(Problem to work on) When you reach the line containing "zeglądarce podczas pisania" in the entries below, please begin setting down lines exactly, stop only after the last one, and add nothing else.

(Data for analysis)
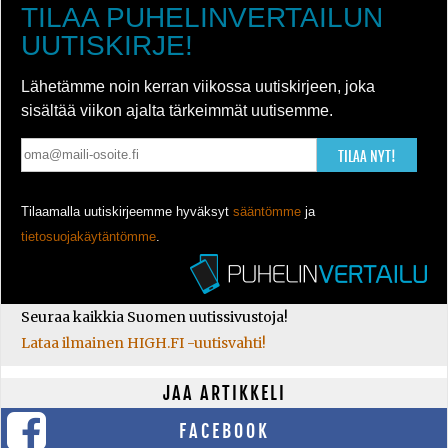
TILAA PUHELINVERTAILUN
UUTISKIRJE!
Lähetämme noin kerran viikossa uutiskirjeen, joka
sisältää viikon ajalta tärkeimmät uutisemme.
TILAA NYT!
Tilaamalla uutiskirjeemme hyväksyt
sääntömme
ja
tietosuojakäytäntömme
.
Seuraa kaikkia Suomen uutissivustoja!
Lataa ilmainen HIGH.FI -uutisvahti!
JAA ARTIKKELI
FACEBOOK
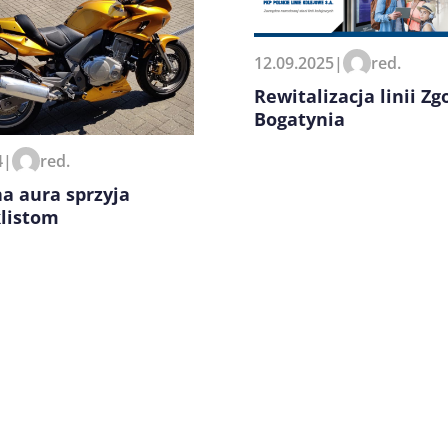
12.09.2025
|
red.
Rewitalizacja linii Zg
Bogatynia
zeglądarce podczas pisania
4
|
red.
a aura sprzyja
listom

(Answer for this exercise)
zeglądarce podczas pisania
4
|
red.
a aura sprzyja
listom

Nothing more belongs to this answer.